> _Instructions to follow_
Your copy should start at the line with "adaptadas para satisfacer sus requerimientos." and end at the line with "47-jährige Rossier z" in the data below. Transcribe only those lines, exactly, pictures excluded.

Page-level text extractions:
..............................

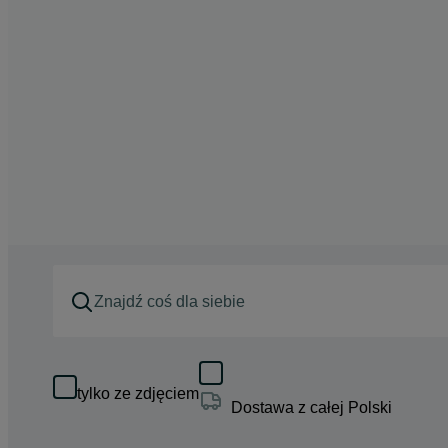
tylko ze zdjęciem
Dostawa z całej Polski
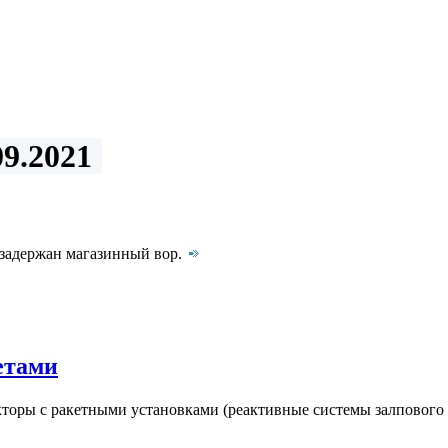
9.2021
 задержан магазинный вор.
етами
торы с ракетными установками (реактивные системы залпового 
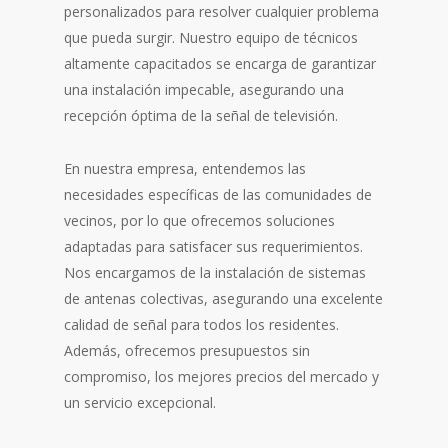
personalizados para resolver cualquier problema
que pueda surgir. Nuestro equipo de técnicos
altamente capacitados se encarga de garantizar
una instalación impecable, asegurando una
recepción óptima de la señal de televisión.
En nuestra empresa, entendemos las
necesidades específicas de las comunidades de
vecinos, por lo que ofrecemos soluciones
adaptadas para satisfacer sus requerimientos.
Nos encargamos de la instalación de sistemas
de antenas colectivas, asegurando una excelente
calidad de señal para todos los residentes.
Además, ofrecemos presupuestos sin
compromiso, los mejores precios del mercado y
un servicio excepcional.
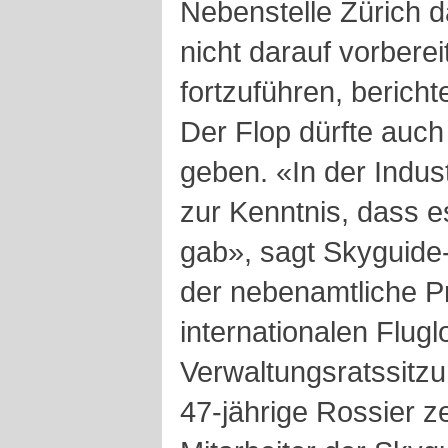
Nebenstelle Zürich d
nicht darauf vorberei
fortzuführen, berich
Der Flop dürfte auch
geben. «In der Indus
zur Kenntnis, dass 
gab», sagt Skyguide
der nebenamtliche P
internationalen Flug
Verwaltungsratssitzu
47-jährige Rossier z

..............................

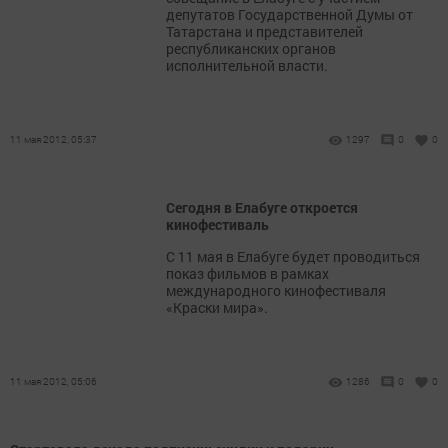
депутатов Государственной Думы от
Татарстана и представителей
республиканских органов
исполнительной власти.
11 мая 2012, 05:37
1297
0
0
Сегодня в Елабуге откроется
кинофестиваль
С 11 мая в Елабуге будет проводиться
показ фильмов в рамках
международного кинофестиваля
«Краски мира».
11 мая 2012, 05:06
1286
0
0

..............................

> _Expected answer_
adaptadas para satisfacer sus requerimientos.
Nos encargamos de la instalación de sistemas
de antenas colectivas, asegurando una excelente
calidad de señal para todos los residentes.
Además, ofrecemos presupuestos sin
compromiso, los mejores precios del mercado y
un servicio excepcional.
Nebenstelle Zürich d
nicht darauf vorberei
fortzuführen, berich
Der Flop dürfte auch
geben. «In der Indus
zur Kenntnis, dass 
gab», sagt Skyguide
der nebenamtliche P
internationalen Flug
Verwaltungsratssitzu
47-jährige Rossier z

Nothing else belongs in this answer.